Plaintiff in its complaint alleges to the effect that defendants, as state examiners, negligently performed their statutory duties with respect to audit periods prior to June 1, 1972, which if properly made would have revealed defalcations on the part of defendants' clerk-auditor. The complaint further alleges that, as a result of this negligence, further defalcations on the part of plaintiff's clerk-auditor occurred, resulting in a shortage of funds in the amount of $249,151.07 and a loss of some $244,151.00, the difference having been recovered.

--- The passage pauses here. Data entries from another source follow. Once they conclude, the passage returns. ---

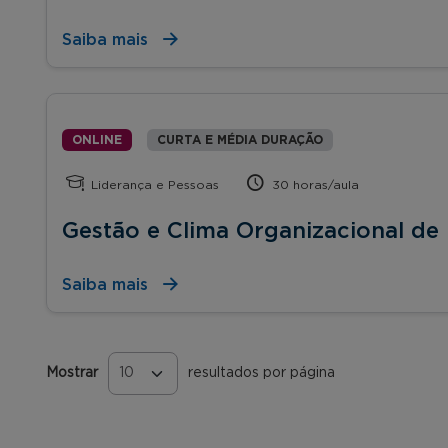
Saiba mais
ONLINE
CURTA E MÉDIA DURAÇÃO
Liderança e Pessoas
30 horas/aula
Gestão e Clima Organizacional de
Saiba mais
Mostrar
resultados por página
Páginas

Although R. C. 733.12 places a responsibility upon a city auditor to examine the accounts of every department of the city annually, the officer herein involved was the auditor, and his accounts are audited only by the state examiner pursuant to R. C. 117.09, which provides: *Page 103

"The bureau of inspection and supervision of public offices shall examine each public office * * * at least once every two years * * *. On examination, inquiry shall be made into the methods, accuracy, and legality of the accounts, records, files, and reports of the office, whether the laws, ordinances, and orders pertaining to the office have been observed, and whether the requirements of the bureau have been complied with. * * *"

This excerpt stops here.